As of July, several former residents were staying at a motel in Inglewood, 12 miles away from their home on Jasmine Ave., while others remained nearby in their RVs, according to Armstead, who now says he feels “abandoned” by Yaroslavsky’s outreach staff. 

He explained in an interview that he has not heard from the office since he left Jasmine Ave. Armstead had initially resisted leaving Jasmine Ave., but was eventually convinced to leave after council staff told him that the motel was near a rail station. 

Armstead says he is also keeping tabs on the Sunburst, a Project Homekey building that he is on the list to go into, but he is not encouraged by what he is seeing. There seemed to be “no progress” on the hotel, when he went to look at it recently.

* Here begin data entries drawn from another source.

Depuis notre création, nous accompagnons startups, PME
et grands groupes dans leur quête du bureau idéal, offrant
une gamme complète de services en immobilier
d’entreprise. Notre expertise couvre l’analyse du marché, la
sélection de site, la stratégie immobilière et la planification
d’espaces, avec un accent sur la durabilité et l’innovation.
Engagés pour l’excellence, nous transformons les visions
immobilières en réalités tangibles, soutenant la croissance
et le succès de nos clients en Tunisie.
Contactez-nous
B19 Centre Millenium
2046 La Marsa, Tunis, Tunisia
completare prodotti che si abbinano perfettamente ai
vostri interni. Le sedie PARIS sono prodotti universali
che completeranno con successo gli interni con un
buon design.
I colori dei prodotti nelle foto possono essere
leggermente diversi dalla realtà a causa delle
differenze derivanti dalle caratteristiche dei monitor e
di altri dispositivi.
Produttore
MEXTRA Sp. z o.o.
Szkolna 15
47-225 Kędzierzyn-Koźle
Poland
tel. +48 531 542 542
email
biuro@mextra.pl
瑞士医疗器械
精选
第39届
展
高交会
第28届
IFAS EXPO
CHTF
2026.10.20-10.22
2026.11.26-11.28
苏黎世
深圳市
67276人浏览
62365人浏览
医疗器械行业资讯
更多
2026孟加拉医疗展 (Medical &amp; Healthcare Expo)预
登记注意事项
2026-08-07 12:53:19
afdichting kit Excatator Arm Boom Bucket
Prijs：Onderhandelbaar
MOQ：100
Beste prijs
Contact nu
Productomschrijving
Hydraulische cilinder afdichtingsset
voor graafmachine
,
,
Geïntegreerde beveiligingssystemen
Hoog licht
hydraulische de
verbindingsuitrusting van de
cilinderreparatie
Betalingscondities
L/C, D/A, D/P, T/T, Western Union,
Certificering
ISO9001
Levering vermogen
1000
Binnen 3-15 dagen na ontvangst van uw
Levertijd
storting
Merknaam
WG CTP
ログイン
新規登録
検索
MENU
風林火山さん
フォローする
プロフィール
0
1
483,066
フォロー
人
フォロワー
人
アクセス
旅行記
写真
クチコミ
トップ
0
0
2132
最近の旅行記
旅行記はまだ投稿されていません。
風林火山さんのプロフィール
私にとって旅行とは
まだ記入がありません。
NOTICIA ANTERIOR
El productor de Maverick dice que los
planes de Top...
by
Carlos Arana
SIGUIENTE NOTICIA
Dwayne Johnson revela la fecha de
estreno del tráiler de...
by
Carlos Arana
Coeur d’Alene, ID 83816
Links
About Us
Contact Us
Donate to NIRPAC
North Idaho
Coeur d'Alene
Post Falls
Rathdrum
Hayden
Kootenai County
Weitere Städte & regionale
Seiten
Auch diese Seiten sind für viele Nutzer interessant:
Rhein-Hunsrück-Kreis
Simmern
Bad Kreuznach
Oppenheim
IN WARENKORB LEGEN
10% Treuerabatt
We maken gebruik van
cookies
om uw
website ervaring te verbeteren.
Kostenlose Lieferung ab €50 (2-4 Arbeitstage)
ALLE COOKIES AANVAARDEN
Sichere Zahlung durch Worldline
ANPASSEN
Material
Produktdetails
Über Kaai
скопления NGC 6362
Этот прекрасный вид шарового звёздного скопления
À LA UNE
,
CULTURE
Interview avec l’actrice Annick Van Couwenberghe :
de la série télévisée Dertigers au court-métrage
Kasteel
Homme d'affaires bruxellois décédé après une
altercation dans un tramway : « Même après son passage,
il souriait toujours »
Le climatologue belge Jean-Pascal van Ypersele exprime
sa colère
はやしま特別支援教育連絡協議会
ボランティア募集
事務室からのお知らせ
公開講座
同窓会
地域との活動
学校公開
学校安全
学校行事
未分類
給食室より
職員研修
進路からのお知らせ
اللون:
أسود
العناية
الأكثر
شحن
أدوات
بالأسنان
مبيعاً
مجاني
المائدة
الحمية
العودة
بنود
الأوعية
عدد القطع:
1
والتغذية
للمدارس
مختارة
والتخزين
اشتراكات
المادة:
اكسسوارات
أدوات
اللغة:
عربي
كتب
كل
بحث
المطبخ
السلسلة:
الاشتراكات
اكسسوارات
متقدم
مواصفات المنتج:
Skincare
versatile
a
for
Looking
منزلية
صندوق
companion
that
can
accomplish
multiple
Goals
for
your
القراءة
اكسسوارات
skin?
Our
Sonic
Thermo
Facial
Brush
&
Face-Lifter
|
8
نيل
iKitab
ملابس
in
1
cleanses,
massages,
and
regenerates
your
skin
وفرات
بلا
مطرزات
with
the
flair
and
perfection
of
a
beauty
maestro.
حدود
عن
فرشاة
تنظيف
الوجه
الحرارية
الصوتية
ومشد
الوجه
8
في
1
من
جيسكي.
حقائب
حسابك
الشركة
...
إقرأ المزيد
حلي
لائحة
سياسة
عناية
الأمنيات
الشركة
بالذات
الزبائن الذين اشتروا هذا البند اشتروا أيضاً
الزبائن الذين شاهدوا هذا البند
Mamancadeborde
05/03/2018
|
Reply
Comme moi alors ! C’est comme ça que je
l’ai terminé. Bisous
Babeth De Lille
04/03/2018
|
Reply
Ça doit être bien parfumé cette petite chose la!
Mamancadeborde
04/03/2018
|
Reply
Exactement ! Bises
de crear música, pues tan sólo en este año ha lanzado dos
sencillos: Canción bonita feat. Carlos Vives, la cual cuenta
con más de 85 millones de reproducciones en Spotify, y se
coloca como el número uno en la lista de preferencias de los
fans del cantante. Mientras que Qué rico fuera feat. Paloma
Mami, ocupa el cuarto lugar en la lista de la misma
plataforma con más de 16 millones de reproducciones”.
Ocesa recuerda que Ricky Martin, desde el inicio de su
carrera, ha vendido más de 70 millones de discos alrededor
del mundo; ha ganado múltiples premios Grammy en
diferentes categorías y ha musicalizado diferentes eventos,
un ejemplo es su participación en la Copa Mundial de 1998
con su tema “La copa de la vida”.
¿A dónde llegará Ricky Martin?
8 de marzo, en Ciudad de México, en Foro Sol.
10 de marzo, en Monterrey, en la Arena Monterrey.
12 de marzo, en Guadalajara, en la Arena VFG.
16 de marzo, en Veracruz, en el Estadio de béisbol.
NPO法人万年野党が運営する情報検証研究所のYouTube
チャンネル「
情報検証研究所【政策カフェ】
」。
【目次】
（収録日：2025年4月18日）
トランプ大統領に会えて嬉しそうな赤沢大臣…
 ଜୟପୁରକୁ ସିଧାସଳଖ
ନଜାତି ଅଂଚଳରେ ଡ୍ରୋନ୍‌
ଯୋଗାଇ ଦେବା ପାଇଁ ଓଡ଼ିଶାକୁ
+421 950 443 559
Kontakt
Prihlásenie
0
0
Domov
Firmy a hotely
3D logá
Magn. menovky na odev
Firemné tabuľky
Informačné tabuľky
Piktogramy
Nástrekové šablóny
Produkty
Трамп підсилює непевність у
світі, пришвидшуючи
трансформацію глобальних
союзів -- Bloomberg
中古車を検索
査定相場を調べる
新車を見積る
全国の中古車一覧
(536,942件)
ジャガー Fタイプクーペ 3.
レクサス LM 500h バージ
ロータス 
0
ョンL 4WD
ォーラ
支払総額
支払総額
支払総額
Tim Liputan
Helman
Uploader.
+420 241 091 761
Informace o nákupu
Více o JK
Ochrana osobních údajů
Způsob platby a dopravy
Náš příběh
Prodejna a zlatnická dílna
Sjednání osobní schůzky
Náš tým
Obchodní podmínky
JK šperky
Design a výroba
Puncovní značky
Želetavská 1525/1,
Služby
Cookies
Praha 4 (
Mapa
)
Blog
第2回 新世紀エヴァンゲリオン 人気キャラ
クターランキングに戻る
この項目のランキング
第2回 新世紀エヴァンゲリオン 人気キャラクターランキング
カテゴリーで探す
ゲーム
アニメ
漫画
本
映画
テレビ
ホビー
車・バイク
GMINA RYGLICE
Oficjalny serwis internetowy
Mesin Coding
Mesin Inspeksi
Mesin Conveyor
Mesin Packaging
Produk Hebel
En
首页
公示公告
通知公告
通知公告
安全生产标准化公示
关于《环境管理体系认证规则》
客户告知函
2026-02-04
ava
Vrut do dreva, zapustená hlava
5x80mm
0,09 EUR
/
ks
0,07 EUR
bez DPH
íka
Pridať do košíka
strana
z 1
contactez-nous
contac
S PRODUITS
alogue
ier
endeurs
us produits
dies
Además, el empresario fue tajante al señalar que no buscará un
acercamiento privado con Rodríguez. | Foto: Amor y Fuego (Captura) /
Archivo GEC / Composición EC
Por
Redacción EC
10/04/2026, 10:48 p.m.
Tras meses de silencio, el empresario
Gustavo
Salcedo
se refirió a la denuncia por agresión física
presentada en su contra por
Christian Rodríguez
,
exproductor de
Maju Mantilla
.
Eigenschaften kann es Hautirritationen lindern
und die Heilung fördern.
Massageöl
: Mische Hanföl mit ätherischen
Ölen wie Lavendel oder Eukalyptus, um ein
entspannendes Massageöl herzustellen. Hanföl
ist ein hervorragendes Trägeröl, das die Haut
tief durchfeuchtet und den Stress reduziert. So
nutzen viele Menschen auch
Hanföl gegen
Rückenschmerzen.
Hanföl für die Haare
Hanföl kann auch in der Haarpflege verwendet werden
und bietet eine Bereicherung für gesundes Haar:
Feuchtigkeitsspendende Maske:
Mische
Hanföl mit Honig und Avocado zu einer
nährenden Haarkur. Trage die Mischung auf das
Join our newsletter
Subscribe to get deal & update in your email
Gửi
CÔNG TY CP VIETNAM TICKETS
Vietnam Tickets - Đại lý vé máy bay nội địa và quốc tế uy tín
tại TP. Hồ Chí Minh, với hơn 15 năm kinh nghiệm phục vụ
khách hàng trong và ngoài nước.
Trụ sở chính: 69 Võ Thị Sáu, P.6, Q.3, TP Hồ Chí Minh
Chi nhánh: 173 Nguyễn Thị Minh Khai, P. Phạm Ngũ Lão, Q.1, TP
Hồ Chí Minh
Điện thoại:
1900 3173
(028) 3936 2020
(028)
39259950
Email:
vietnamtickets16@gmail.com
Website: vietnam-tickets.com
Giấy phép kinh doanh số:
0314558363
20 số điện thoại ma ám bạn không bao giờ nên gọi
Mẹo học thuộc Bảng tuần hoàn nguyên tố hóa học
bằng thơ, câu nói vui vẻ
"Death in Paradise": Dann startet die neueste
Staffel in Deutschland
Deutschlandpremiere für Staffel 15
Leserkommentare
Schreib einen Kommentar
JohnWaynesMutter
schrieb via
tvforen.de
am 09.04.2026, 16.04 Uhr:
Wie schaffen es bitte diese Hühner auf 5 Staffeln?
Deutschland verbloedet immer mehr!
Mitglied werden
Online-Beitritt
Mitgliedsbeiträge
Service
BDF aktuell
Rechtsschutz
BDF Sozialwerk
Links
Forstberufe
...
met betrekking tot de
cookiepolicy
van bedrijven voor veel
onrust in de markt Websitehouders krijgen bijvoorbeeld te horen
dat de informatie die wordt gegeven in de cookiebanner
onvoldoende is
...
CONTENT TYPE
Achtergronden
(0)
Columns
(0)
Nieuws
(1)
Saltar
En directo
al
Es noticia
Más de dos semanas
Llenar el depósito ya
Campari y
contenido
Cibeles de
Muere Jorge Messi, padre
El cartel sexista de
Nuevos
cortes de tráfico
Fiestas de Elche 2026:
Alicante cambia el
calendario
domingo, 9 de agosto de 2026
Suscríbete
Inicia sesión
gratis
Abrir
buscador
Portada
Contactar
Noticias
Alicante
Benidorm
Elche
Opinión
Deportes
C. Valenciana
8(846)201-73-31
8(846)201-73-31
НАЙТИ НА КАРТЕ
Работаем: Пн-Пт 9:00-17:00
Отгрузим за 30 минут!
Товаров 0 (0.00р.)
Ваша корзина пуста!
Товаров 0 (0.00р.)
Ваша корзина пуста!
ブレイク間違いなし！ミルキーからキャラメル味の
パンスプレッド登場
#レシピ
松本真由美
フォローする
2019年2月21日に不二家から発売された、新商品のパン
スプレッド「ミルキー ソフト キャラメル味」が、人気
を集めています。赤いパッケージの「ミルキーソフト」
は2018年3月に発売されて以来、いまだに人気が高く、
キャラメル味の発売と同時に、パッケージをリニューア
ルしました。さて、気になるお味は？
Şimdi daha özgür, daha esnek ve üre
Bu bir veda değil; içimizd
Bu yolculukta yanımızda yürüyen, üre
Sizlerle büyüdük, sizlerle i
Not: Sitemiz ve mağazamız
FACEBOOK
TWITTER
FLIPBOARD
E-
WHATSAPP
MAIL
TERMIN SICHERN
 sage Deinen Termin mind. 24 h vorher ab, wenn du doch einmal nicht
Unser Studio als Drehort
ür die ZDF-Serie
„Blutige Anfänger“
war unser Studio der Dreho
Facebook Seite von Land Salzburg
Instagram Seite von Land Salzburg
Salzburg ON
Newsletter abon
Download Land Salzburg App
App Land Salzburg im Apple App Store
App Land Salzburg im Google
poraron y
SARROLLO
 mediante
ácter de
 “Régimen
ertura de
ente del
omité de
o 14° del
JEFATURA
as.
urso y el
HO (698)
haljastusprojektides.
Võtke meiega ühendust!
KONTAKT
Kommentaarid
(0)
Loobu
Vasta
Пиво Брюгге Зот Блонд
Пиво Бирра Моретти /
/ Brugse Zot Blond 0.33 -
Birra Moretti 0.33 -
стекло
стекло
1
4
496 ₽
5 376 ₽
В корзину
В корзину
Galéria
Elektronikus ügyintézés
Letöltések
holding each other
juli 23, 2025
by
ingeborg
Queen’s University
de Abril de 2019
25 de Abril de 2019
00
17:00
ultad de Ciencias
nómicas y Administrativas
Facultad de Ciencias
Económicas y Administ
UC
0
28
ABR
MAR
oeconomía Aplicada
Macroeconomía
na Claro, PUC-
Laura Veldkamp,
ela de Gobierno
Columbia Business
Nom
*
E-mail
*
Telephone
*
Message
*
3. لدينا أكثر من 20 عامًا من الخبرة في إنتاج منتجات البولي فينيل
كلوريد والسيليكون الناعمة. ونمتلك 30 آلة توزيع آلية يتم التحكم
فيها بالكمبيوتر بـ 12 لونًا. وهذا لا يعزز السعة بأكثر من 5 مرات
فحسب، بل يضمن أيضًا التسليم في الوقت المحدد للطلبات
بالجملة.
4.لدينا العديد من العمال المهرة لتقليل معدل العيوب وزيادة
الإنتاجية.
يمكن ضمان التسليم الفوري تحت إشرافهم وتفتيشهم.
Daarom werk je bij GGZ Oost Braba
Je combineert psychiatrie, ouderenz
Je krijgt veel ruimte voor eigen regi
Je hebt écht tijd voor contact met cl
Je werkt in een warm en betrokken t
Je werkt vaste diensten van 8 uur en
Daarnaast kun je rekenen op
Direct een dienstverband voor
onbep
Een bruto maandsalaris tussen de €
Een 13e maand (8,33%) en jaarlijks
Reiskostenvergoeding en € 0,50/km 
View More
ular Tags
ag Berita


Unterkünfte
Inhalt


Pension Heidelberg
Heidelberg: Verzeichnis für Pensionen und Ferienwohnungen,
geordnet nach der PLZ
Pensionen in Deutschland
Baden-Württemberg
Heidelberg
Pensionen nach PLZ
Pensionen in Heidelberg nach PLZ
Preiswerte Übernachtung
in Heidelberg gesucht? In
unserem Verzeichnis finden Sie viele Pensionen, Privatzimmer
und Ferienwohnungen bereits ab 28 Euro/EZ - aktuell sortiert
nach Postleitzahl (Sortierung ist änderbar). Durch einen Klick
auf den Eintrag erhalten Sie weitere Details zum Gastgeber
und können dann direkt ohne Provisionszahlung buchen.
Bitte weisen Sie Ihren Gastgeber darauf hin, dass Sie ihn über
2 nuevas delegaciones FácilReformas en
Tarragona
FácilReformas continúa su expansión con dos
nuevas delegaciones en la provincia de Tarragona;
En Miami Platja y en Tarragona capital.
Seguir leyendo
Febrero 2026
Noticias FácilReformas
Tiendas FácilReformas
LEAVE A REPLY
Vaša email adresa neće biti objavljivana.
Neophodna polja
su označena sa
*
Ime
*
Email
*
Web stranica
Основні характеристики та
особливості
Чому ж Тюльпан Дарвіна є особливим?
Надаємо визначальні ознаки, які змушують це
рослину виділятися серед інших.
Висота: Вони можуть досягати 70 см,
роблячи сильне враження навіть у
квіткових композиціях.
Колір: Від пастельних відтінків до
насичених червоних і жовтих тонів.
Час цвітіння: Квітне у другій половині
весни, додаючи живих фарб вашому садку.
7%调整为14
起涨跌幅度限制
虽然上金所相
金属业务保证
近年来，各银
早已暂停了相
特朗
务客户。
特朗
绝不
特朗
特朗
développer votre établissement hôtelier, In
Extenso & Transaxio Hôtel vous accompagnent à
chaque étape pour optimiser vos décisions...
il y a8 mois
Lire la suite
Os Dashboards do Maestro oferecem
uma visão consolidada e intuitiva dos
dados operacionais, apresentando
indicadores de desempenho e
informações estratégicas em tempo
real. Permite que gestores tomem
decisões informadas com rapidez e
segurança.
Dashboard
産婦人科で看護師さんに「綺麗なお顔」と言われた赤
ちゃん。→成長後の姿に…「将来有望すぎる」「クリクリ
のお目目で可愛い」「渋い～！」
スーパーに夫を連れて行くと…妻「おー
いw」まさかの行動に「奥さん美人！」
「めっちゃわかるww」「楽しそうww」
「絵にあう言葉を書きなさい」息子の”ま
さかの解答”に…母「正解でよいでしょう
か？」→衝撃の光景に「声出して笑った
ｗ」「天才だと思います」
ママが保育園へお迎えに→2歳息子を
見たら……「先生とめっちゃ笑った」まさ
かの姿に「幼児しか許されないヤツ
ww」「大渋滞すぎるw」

He says he both does and does not regret leaving the Palms and Culver City area, where his old Jasmine Ave. community used to be. He said he is keeping his hotel room, but will also go back to his tent.

He told a Los Angeles Public Press reporter that he puts a great deal of thought and uses his gut when choosing where he decides to live.

Armstead says he does the one hour commute, either using public transportation or by bike, from Inglewood to the neighborhood around Jasmine, because his medical resources are there, and the buses and trains there run longer.

He also gave a reason for going back to his old neighborhood that was more ineffable: “It’s home. I felt like home there. Everybody made me feel like I was at home. Even the homeless … they made me feel at home. The people in the houses, they made you feel like you’re at home.”

Armstead said the Culver Hotel’s plaza was an example of what he meant by this. It was a place where the security left him alone, and there were plenty of electrical outlets for charging his phone. He has fallen asleep at the plaza and woken up, to find all of his things still there and untouched. 

There was also a sense of peace: “Another thing I miss over there is just the calmness,” he said.

*The resolution was approved 11 to 3, with Marqueece Harris-Dawson, Nithya Raman and Mike Bonin voting against it.

Elizabeth has been on the local government beat since 2006, and likes making her friends take public transportation for her birthday.